Re:BlehFest (Score:2)
Non-vapourware from Microsoft (Score:2)
Microsoft always make people to do hand gestures at it, even when that gestures are usually like raising a finger.
brainball? sounds familiar... (Score:2)
So, has Brainball been "almost there" for over four years now? [slashdot.org]
It's meant to be "out there" (Score:4, Insightful)
Keep Time in Mind-The Future Sucks (Score:5, Interesting)
People who were living during the 1950s and 1960s saw advances that would have been considered acts of magic fifty years before; if someone from the 1890s or 1900s were transported into the 60s, they would have been totally caught off-guard. Vehicles that could allow you to travel on any road at 55 mph? Devices that allow you to see and hear images of people thousands of miles away? A large tower that could put someone on the moon? It would be a fantasy world.
Now, take someone from the 1950s or 1960s and put them into the current 21st century. Imagine this conversation:
"So, do you have your hovercar now?"
No, but now we have cars that can run on electricity, some of the time!
"Well, how about the Moon or Mars? Do you have friends who live on bases up there?"
No, we went to the moon a few times with a couple dozen people, and that was it.
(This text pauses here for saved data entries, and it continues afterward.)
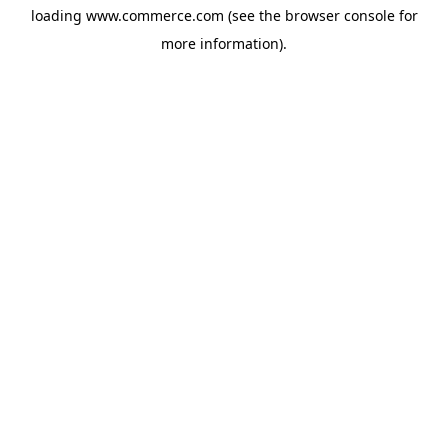
loading
www.commerce.com
(see the
browser console
for
more information).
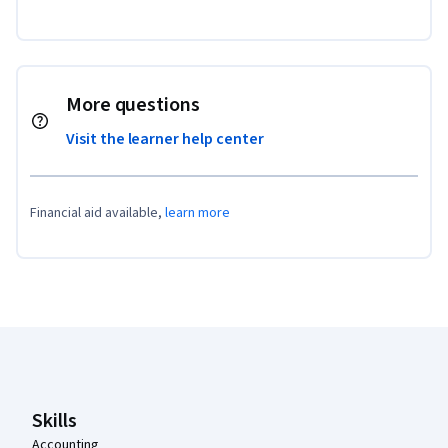
More questions
Visit the learner help center
Financial aid available,
learn more
Coursera Footer
Skills
Accounting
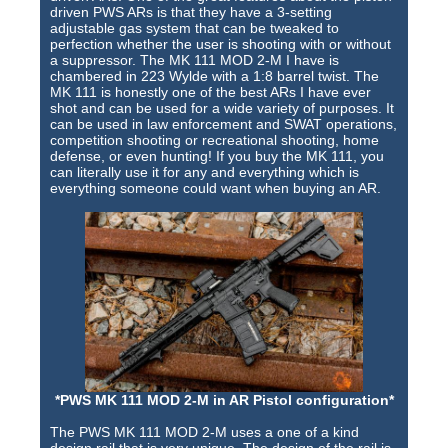
Training Images
driven PWS ARs is that they have a 3-setting
adjustable gas system that can be tweaked to
Teaming Partners
perfection whether the user is shooting with or without
a suppressor. The MK 111 MOD 2-M I have is
chambered in 223 Wylde with a 1:8 barrel twist. The
Asset Trading Program
MK 111 is honestly one of the best ARs I have ever
shot and can be used for a wide variety of purposes. It
GTI Shop
can be used in law enforcement and SWAT operations,
competition shooting or recreational shooting, home
defense, or even hunting! If you buy the MK 111, you
CARR Pack
can literally use it for any and everything which is
everything someone could want when buying an AR.
Custom GTI Shirts
GTI Products
ATP Items for Sale
Cart
Checkout
My account
*PWS MK 111 MOD 2-M in AR Pistol configuration*
Contact
The PWS MK 111 MOD 2-M uses a one of a kind
design rail that is very unique. The design of the rail is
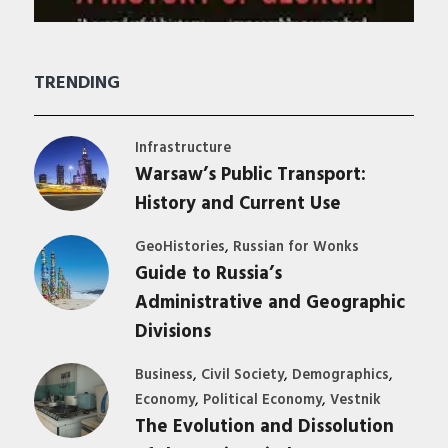
TRENDING
Infrastructure
Warsaw’s Public Transport:
History and Current Use
,
GeoHistories
Russian for Wonks
Guide to Russia’s
Administrative and Geographic
Divisions
,
,
,
Business
Civil Society
Demographics
,
,
Economy
Political Economy
Vestnik
The Evolution and Dissolution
We have had a couple of space stations, but only one is left because the others crashed after funding was cut.
"What about diseases? Have you cured cancer?"
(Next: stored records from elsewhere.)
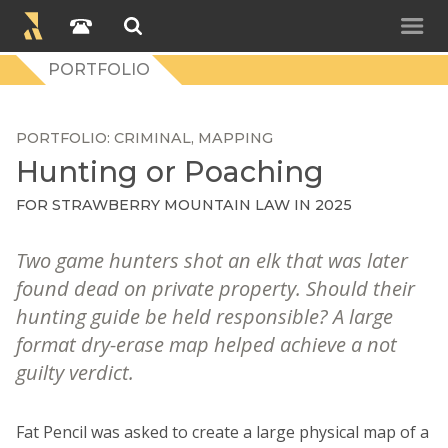
PORTFOLIO
PORTFOLIO
CRIMINAL
MAPPING
Hunting or Poaching
FOR STRAWBERRY MOUNTAIN LAW IN 2025
Two game hunters shot an elk that was later
found dead on private property. Should their
hunting guide be held responsible? A large
format dry-erase map helped achieve a not
guilty verdict.
Fat Pencil was asked to create a large physical map of a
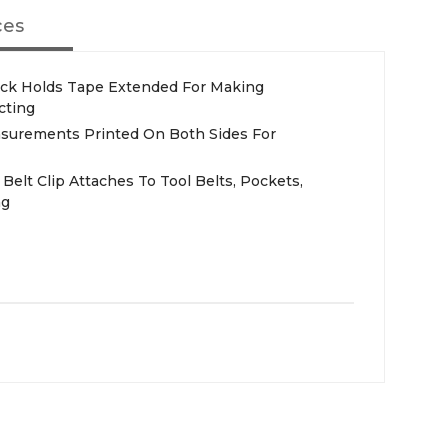
ces
 Lock Holds Tape Extended For Making
cting
asurements Printed On Both Sides For
Belt Clip Attaches To Tool Belts, Pockets,
ng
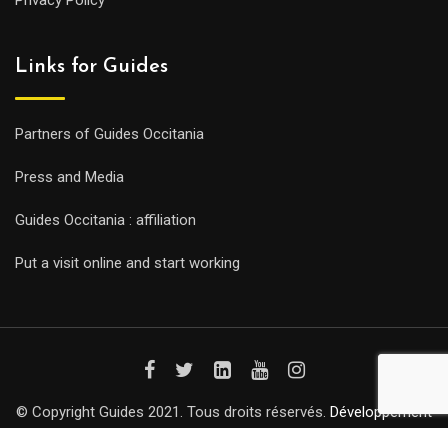
Privacy Policy
Links for Guides
Partners of Guides Occitania
Press and Media
Guides Occitania : affiliation
Put a visit online and start working
© Copyright Guides 2021. Tous droits réservés.
Développement
web sur mesure
par iSoluce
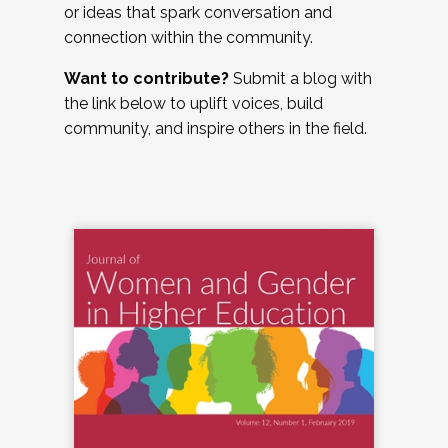
or ideas that spark conversation and
connection within the community.
Want to contribute?
Submit a blog with
the link below to uplift voices, build
community, and inspire others in the field.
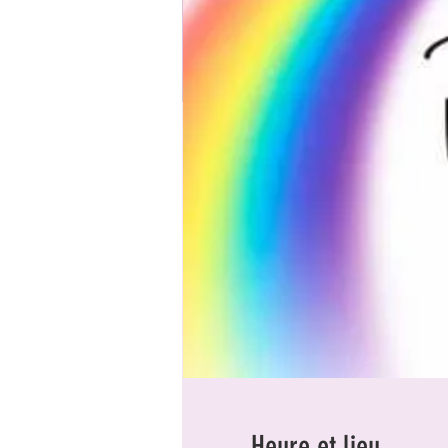
Heure et lieu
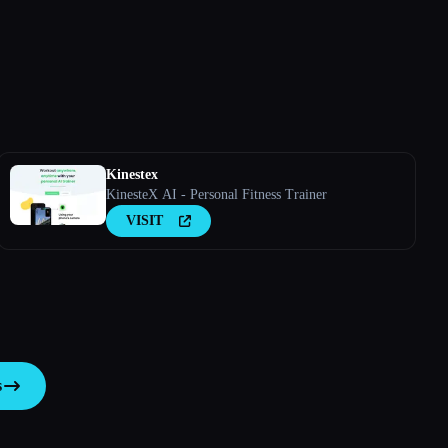
Kinestex
KinesteX AI - Personal Fitness Trainer
VISIT
s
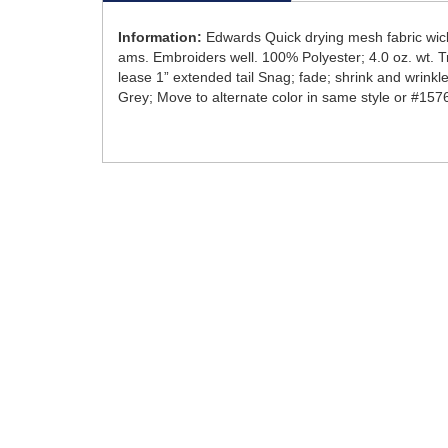
Information:
Edwards Quick drying mesh fabric wick
ams. Embroiders well. 100% Polyester; 4.0 oz. wt. Tra
lease 1” extended tail Snag; fade; shrink and wrinkl
Grey; Move to alternate color in same style or #157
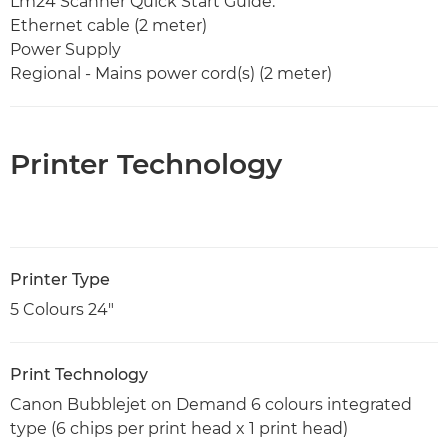
Lm24 Scanner Quick Start Guide.
Ethernet cable (2 meter)
Power Supply
Regional - Mains power cord(s) (2 meter)
Printer Technology
Printer Type
5 Colours 24"
Print Technology
Canon Bubblejet on Demand 6 colours integrated
type (6 chips per print head x 1 print head)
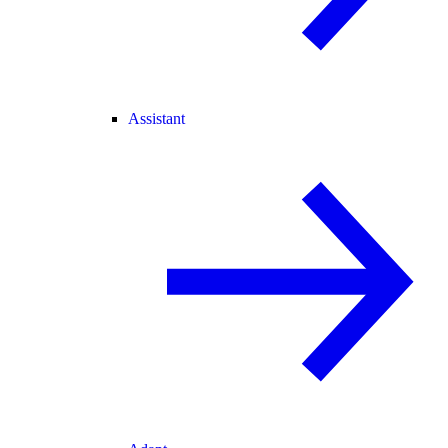
Assistant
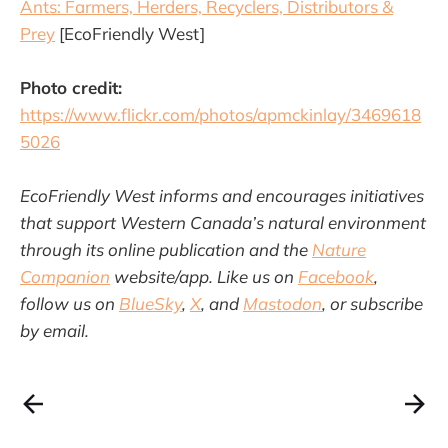
Ants: Farmers, Herders, Recyclers, Distributors &
Prey
[EcoFriendly West]
Photo credit:
https://www.flickr.com/photos/apmckinlay/3469618
5026
EcoFriendly West informs and encourages initiatives
that support Western Canada’s natural environment
through its online publication and the
Nature
Companion
website/app. Like us on
Facebook
,
follow us on
BlueSky
,
X
, and
Mastodon
, or subscribe
by email.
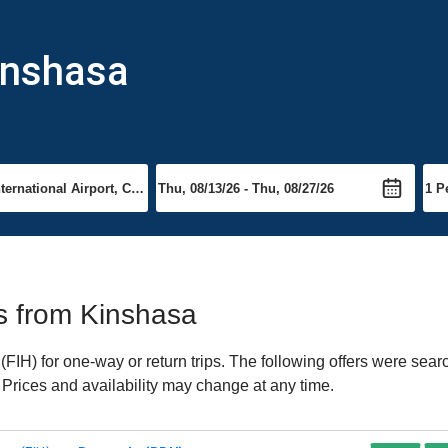
inshasa
ts from Kinshasa
IH) for one-way or return trips. The following offers were searc
 Prices and availability may change at any time.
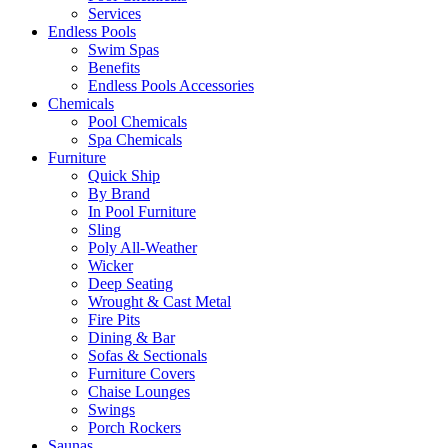
Services
Endless Pools
Swim Spas
Benefits
Endless Pools Accessories
Chemicals
Pool Chemicals
Spa Chemicals
Furniture
Quick Ship
By Brand
In Pool Furniture
Sling
Poly All-Weather
Wicker
Deep Seating
Wrought & Cast Metal
Fire Pits
Dining & Bar
Sofas & Sectionals
Furniture Covers
Chaise Lounges
Swings
Porch Rockers
Saunas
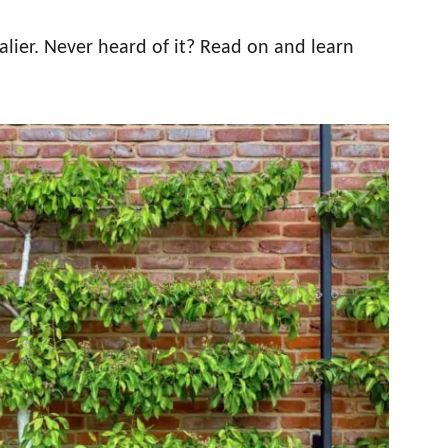
lier. Never heard of it? Read on and learn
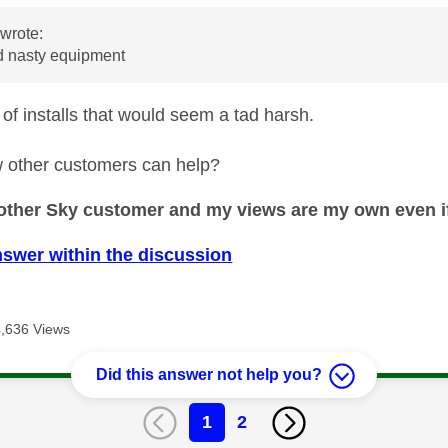
wrote:
 nasty equipment
 of installs that would seem a tad harsh.
 other customers can help?
nother Sky customer and my views are my own even if
nswer within the discussion
4,636 Views
Did this answer not help you?
1
2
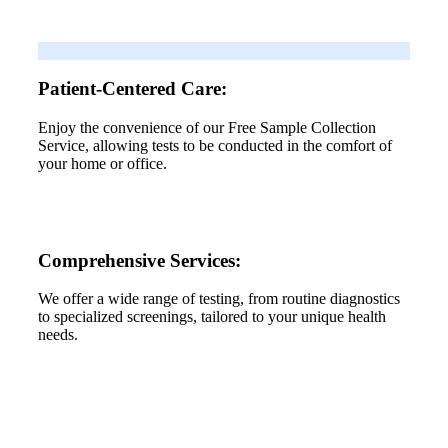
Patient-Centered Care:
Enjoy the convenience of our Free Sample Collection
Service, allowing tests to be conducted in the comfort of
your home or office.
Comprehensive Services:
We offer a wide range of testing, from routine diagnostics
to specialized screenings, tailored to your unique health
needs.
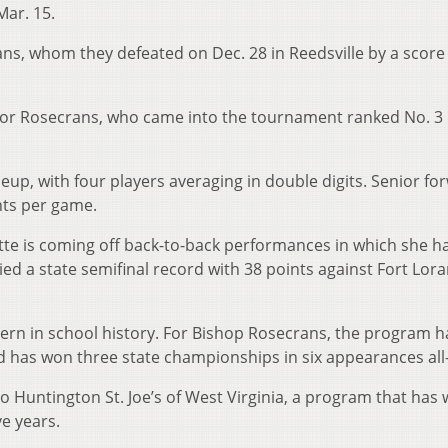
Mar. 15.
ns, whom they defeated on Dec. 28 in Reedsville by a score 
 for Rosecrans, who came into the tournament ranked No. 3 
eup, with four players averaging in double digits. Senior fo
nts per game.
ette is coming off back-to-back performances in which she h
tied a state semifinal record with 38 points against Fort Lor
Eastern in school history. For Bishop Rosecrans, the program h
nd has won three state championships in six appearances all
o Huntington St. Joe’s of West Virginia, a program that has
ve years.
No, we have had some progress, but there are some even worse diseases now.
"Is there any new technology that is actually good, then?! Jetpacks? Super-buildings? Contact with aliens?"
Well, we did shrink the size of computers and made them hundreds of times faster, and anyone can communicate with anyone else in the world real-time. We can store large quantities of data on small disks. Here, check this out...
(The computer accidentally gets rerouted to Goatse.)
"AAUAAUAGGHHH! My word, what is wrong with that man's bottom?"
Face it, the future largely sucks. I want my hovcercraft.
emote-controlled PackBot (Score:1)
"Tom Ryden of iRobot with a emote-controlled PackBot being used in Iraq..."
I suspect this is so that it can be easily controlled through AIM over a cell phone.
Moller vaporware (Score:2)
I have a copy of Moller's 1974 brochure, Yes, 1974. Back then, he was going to have a test flight Real Soon Now, and commercial sales were a year or two away. Thirty years later, he's going to have a test flight Real Soon Now, and commercial sales are a year or two away.
There's no reason this can't be done. After all, the Hiller Flying Platform [hiller.org] did it fifty years ago. But Moller has no credibility left.
What is this, bash Moller day? (Score:4, Insightful)
As for the transparent cloak... it's spiffy yes. All you need is a visible camera behind you and a visible projector in front of you and you can be invisible to people who can't spot cameras or projectors and come at you from one direction. Yay.
You know what I want to see? I want to see a PDA that doesn't suck i.e. lack a HD, or wireles connection, or ability to run mainstream software. I want to see an OS that can be both stable and play the latest games without screwing around with drivers and compiling shit all day or getting "Well it plays MOST games under emulation, except the ones YOU want." I want to see a broadband connection at a reasonable price that doesn't have shitty upstream or fulltime forced NAT or get capped as soon as you actually use the damn thing. Why doesn't anyone invent any of that stuff?